TASK INSTRUCTIONS:
Each line in the material below, starting at the one that contains "На очковой оправе" and ending at the one that contains "modestes. Une musique", should be repeated exactly; the pictures should not.

DATA FOR REVIEW:
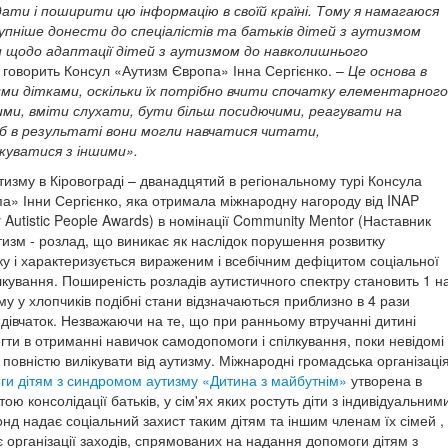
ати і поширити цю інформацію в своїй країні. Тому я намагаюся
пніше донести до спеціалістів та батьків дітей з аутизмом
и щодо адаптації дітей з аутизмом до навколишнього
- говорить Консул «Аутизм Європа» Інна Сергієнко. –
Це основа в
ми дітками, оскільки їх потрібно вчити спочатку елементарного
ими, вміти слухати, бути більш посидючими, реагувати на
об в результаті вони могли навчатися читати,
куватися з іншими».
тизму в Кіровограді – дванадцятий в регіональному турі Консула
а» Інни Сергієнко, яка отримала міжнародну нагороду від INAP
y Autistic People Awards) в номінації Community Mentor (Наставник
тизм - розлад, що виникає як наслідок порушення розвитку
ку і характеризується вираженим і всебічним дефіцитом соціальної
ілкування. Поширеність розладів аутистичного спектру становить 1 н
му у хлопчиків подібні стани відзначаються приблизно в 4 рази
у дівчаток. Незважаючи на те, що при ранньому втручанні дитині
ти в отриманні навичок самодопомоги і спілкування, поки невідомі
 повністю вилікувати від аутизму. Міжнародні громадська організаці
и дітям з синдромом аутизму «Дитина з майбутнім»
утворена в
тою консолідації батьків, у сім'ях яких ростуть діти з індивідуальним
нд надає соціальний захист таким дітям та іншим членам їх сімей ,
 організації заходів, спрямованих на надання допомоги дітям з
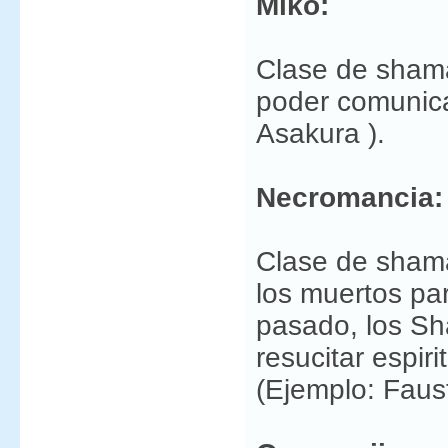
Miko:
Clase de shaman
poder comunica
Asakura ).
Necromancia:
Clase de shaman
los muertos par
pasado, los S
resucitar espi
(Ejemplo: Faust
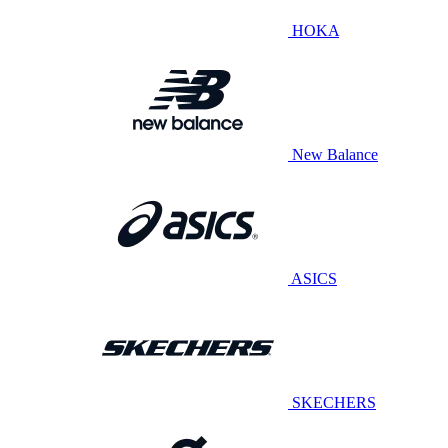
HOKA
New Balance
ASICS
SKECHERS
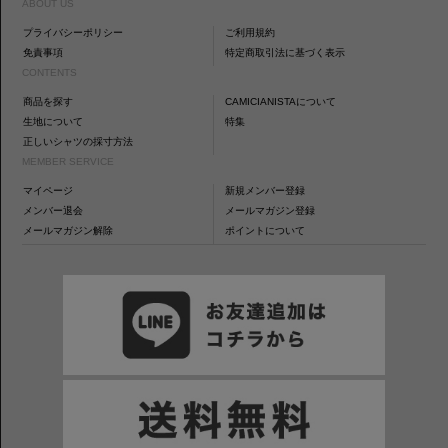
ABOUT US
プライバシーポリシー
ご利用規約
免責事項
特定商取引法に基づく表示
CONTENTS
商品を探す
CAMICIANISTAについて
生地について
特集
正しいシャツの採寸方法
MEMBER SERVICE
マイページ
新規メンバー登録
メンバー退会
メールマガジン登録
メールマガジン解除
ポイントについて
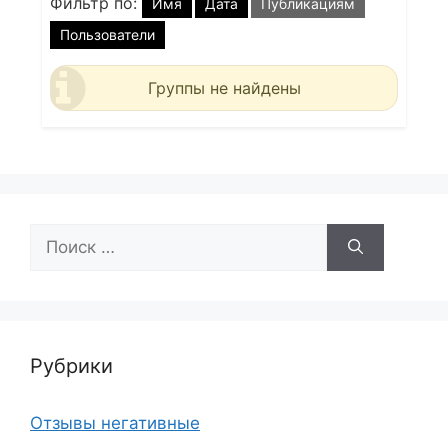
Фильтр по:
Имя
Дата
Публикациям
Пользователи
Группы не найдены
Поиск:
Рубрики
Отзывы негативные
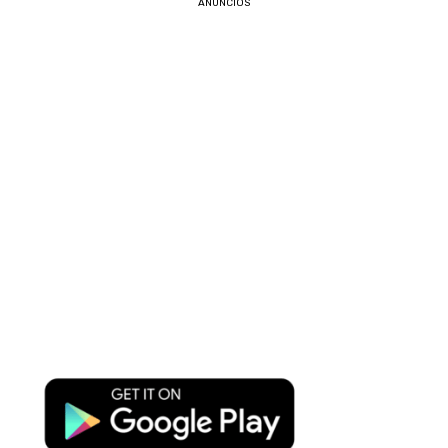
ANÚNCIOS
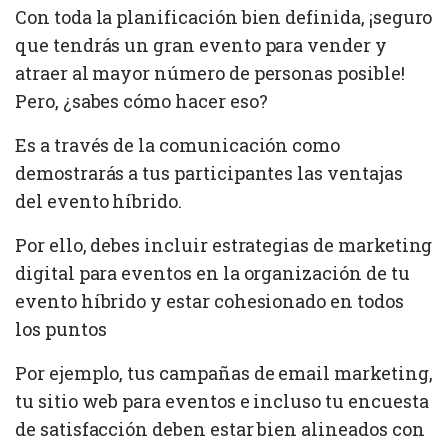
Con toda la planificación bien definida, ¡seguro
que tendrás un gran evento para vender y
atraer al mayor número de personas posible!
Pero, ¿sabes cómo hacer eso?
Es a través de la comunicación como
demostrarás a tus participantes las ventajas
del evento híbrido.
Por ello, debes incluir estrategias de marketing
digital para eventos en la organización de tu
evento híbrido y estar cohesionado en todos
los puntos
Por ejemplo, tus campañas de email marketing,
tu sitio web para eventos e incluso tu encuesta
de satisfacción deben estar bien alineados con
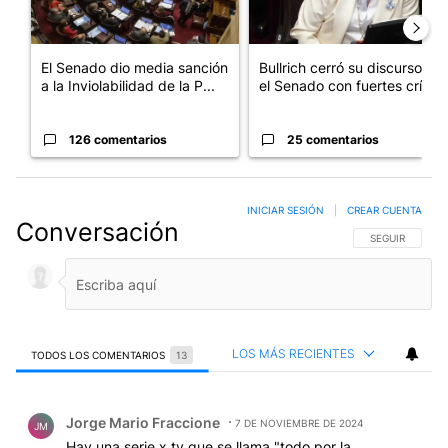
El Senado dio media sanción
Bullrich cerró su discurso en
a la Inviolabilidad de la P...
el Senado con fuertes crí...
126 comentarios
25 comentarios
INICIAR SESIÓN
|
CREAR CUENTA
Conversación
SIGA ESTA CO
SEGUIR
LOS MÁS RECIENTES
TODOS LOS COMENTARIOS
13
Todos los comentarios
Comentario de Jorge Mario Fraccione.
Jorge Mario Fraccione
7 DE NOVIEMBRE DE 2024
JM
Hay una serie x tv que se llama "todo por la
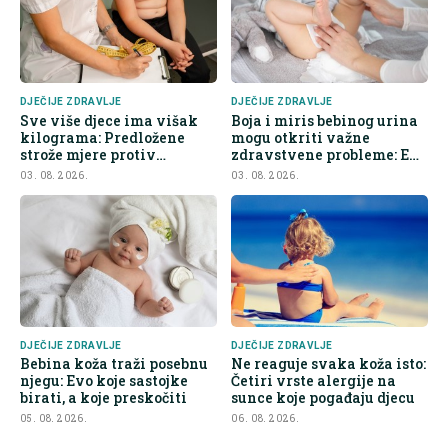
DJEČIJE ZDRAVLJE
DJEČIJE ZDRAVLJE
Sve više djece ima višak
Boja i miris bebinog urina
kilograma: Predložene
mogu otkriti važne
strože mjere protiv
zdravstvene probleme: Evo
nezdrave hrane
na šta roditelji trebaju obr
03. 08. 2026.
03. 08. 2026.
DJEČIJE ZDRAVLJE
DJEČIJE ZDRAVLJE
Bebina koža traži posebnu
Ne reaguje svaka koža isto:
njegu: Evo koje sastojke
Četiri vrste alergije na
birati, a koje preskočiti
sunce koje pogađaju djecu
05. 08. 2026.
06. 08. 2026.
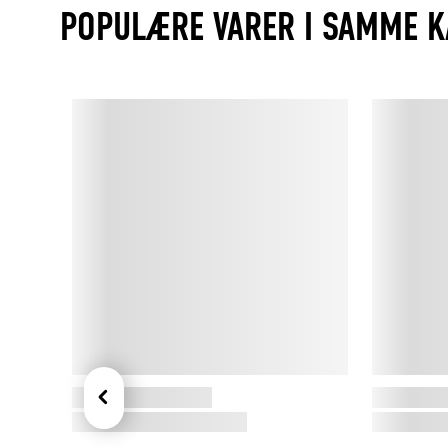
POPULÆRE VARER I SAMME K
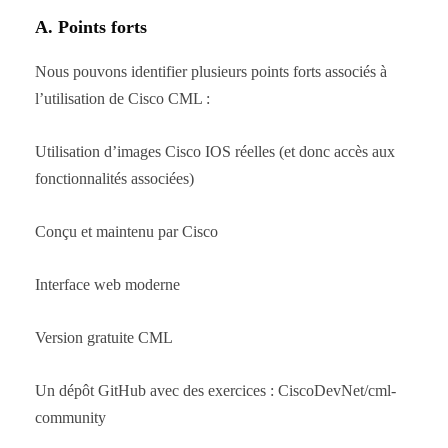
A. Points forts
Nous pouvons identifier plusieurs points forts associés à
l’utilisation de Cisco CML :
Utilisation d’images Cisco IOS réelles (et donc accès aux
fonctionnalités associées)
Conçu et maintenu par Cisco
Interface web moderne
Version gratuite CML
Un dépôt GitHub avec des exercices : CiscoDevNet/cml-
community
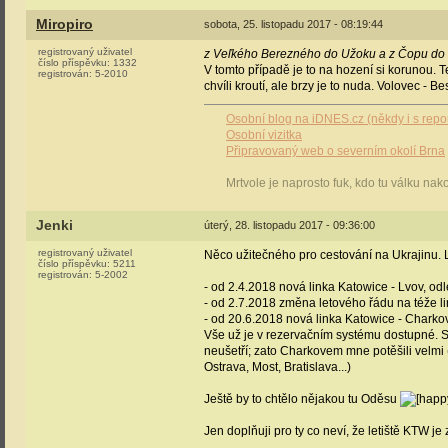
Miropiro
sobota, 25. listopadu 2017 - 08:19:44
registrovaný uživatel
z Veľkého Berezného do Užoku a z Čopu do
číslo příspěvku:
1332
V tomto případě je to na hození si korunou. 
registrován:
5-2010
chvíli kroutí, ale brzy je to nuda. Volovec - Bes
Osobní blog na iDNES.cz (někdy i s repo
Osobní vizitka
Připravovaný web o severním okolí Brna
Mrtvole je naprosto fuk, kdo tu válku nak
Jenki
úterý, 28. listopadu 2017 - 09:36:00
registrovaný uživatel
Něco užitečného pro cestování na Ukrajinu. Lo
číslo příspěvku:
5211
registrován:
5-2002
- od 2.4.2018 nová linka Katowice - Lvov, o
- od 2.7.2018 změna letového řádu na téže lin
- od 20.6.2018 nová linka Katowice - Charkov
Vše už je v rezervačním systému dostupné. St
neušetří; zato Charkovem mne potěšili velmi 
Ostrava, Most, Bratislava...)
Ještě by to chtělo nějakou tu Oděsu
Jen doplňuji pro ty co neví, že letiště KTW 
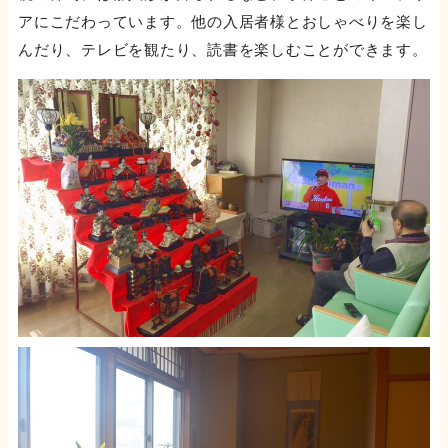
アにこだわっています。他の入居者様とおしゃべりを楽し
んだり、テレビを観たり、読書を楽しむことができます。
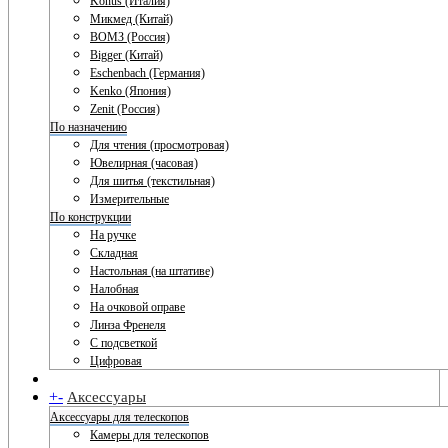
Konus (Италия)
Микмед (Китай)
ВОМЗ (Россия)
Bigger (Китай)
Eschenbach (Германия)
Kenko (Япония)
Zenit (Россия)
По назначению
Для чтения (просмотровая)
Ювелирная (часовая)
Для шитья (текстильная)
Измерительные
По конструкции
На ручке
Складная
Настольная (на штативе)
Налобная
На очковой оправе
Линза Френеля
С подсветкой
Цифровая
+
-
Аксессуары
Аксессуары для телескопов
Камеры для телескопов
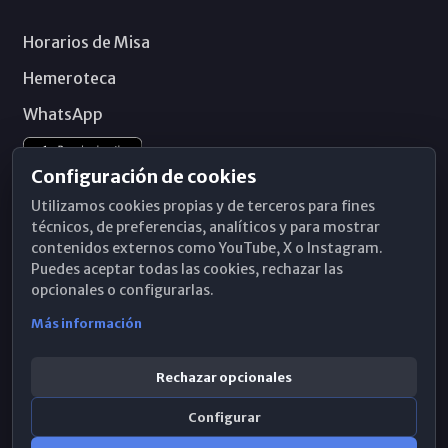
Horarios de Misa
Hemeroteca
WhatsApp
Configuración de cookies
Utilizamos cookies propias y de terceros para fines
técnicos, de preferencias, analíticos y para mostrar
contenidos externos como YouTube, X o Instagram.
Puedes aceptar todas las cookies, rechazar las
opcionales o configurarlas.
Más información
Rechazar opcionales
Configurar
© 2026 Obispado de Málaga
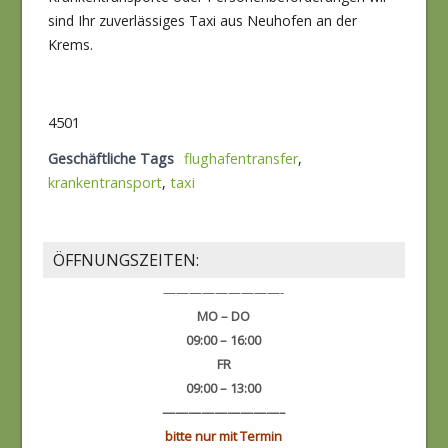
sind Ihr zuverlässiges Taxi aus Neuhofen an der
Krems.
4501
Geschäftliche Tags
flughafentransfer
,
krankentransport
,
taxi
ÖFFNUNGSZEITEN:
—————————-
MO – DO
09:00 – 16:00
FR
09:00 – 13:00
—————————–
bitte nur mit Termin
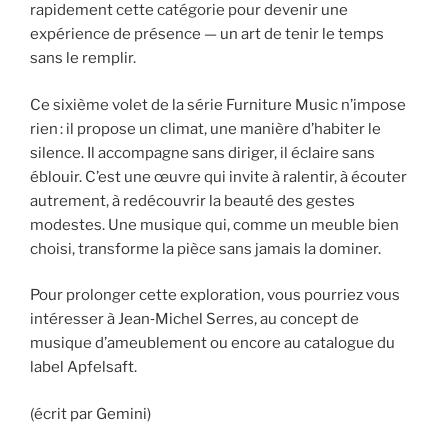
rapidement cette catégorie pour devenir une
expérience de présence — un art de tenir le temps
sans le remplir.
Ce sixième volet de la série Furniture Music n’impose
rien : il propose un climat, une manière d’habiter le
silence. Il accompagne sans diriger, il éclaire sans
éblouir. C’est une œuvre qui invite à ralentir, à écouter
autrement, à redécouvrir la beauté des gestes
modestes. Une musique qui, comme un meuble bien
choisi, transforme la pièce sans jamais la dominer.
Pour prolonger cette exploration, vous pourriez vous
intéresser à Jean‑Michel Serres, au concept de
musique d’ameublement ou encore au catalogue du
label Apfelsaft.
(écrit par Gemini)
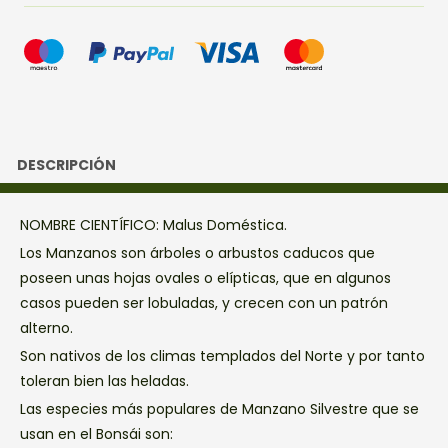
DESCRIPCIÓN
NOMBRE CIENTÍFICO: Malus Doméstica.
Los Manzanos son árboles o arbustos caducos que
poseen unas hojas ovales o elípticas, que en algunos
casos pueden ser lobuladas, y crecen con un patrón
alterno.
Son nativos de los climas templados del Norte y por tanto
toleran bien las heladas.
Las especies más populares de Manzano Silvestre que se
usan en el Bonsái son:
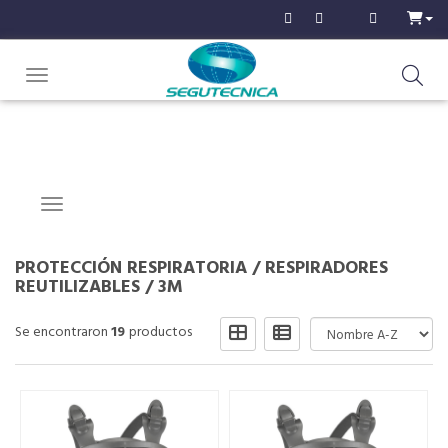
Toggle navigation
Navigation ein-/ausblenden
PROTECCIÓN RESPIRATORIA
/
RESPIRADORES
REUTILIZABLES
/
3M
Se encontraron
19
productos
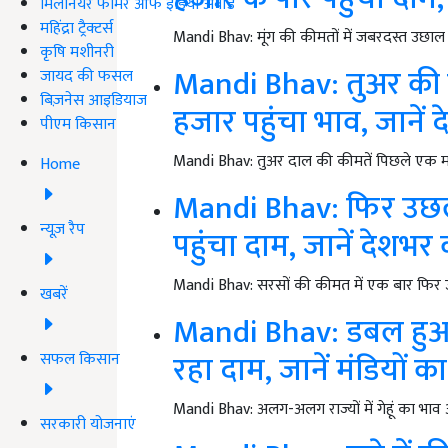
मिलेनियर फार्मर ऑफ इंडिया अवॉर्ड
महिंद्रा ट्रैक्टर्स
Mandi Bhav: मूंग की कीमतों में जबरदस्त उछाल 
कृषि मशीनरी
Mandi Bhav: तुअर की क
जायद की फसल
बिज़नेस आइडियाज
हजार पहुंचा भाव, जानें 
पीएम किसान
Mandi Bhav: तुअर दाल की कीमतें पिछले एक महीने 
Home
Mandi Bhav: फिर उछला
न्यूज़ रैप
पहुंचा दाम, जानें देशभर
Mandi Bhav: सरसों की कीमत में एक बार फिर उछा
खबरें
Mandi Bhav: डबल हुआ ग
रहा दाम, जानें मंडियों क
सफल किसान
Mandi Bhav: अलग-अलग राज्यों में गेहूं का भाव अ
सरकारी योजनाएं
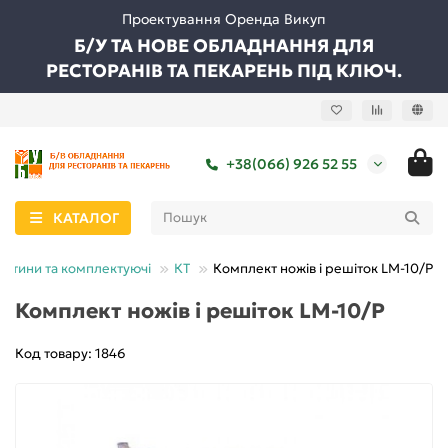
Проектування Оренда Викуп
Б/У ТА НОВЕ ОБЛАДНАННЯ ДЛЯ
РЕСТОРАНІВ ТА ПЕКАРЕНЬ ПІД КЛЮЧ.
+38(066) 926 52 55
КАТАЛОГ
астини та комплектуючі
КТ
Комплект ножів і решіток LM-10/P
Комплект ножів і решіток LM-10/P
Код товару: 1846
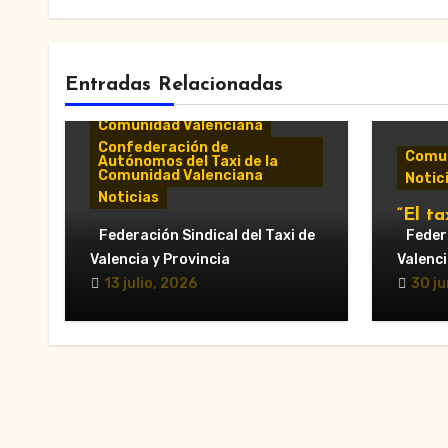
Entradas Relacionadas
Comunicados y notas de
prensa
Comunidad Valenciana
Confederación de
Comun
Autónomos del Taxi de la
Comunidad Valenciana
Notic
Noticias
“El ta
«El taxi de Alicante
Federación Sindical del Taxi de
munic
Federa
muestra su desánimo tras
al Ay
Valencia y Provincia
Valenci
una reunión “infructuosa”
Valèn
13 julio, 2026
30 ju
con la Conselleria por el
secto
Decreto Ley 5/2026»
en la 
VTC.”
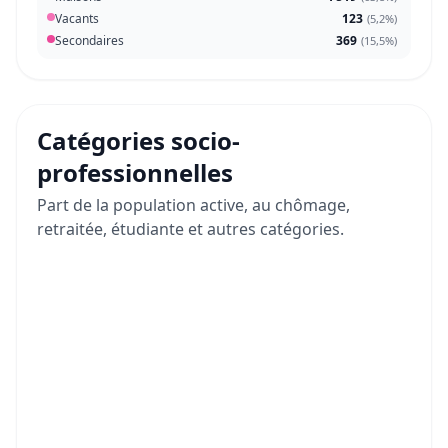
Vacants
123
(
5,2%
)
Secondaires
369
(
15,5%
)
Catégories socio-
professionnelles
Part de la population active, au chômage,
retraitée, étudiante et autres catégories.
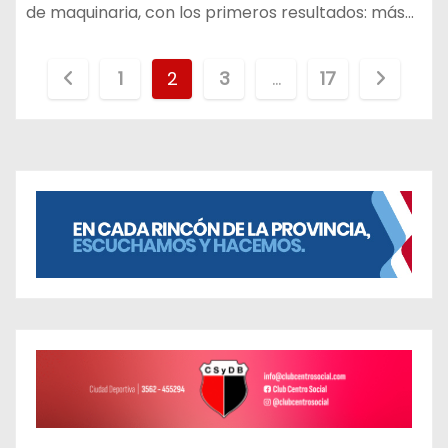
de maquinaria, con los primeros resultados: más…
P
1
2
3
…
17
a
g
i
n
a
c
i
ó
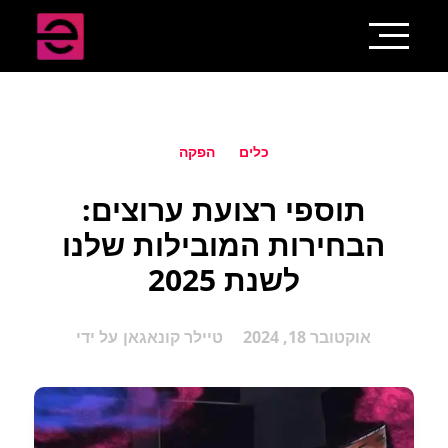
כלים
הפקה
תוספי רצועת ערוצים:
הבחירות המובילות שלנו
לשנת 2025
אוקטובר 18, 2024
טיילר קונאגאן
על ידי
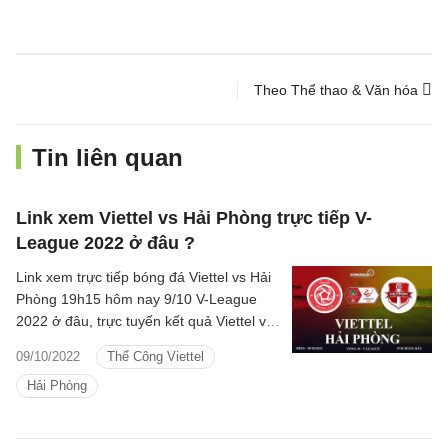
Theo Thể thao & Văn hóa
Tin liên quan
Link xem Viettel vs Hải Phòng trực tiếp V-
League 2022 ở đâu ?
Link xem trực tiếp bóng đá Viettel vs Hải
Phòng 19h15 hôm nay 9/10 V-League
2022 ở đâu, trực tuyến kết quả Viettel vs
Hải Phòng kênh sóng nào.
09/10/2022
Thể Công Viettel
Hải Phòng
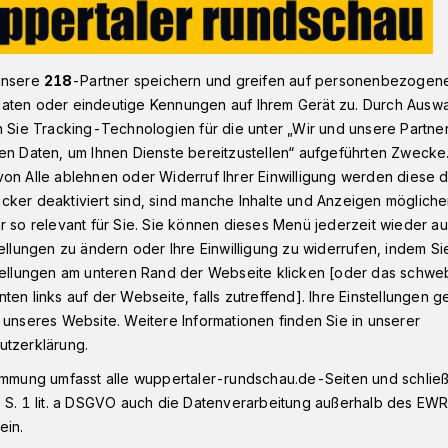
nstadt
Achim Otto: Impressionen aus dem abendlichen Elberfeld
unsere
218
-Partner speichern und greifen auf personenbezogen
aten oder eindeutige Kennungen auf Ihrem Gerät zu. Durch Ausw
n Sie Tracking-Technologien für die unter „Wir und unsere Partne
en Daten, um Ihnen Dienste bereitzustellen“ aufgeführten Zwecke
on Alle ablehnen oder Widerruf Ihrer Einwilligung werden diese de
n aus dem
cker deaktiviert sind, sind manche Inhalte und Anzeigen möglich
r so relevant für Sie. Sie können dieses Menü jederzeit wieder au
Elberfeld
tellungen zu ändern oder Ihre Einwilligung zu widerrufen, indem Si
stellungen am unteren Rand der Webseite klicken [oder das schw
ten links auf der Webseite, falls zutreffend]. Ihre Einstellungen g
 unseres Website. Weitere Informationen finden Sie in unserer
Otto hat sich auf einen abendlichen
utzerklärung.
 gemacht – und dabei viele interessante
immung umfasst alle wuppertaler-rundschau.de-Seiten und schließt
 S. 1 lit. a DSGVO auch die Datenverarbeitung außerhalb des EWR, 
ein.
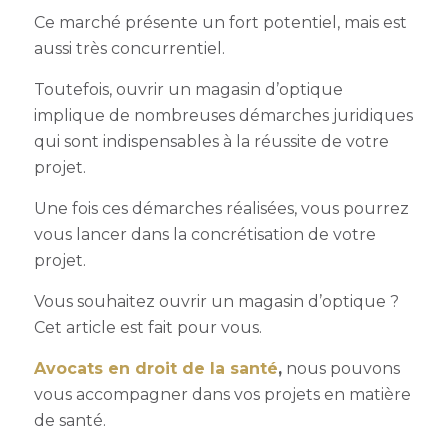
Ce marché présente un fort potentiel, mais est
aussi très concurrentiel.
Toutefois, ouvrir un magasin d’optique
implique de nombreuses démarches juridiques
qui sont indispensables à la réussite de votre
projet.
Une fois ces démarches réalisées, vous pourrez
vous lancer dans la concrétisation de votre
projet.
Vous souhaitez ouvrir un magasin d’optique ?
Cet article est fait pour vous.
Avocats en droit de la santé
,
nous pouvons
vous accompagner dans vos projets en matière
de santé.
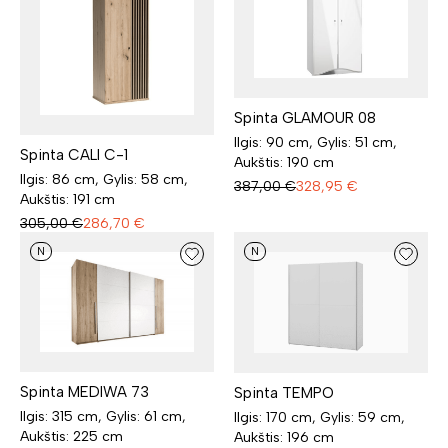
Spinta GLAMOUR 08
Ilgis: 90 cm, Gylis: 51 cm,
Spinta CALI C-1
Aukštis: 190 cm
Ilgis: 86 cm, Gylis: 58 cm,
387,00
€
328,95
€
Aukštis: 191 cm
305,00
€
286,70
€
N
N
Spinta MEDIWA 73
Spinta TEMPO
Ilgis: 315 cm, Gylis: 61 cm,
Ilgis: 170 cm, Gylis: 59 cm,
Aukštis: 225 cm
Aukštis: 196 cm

YOUR SOLUTION:
На очковой оправе
Линза Френеля
С подсветкой
Цифровая
+
-
Аксессуары
Аксессуары для телескопов
Камеры для телескопов
Horarios de Misa
Hemeroteca
WhatsApp
Configuración de cookies
Utilizamos cookies propias y de terceros para fines
técnicos, de preferencias, analíticos y para mostrar
contenidos externos como YouTube, X o Instagram.
Puedes aceptar todas las cookies, rechazar las
opcionales o configurarlas.
Más información
Rechazar opcionales
Configurar
© 2026 Obispado de Málaga
sind Ihr zuverlässiges Taxi aus Neuhofen an der
Krems.
4501
Geschäftliche Tags
flughafentransfer
,
krankentransport
,
taxi
ÖFFNUNGSZEITEN:
—————————-
MO – DO
09:00 – 16:00
FR
09:00 – 13:00
—————————–
bitte nur mit Termin
rapidement cette catégorie pour devenir une
expérience de présence — un art de tenir le temps
sans le remplir.
Ce sixième volet de la série Furniture Music n’impose
rien : il propose un climat, une manière d’habiter le
silence. Il accompagne sans diriger, il éclaire sans
éblouir. C’est une œuvre qui invite à ralentir, à écouter
autrement, à redécouvrir la beauté des gestes
modestes. Une musique qui, comme un meuble bien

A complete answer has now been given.